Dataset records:
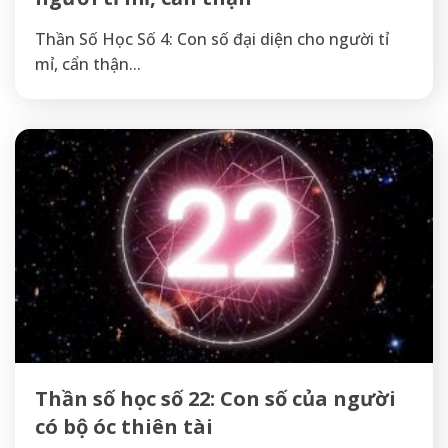
Thần Số Học Số 4: Con số đại diện cho người tỉ
mỉ, cẩn thận...
Thần số học số 22: Con số của người
có bộ óc thiên tài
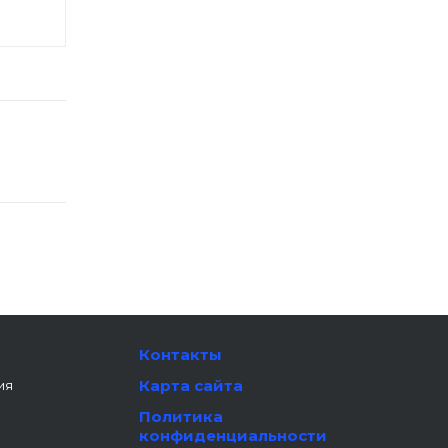
Контакты
Карта сайта
ия
Политика
конфиденциальности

_Problem requirements_
In the records above, locate every line with the string "Thần" and copy it.

_Reply to the task_
Thần Số Học Số 4: Con số đại diện cho người tỉ
Thần số học số 22: Con số của người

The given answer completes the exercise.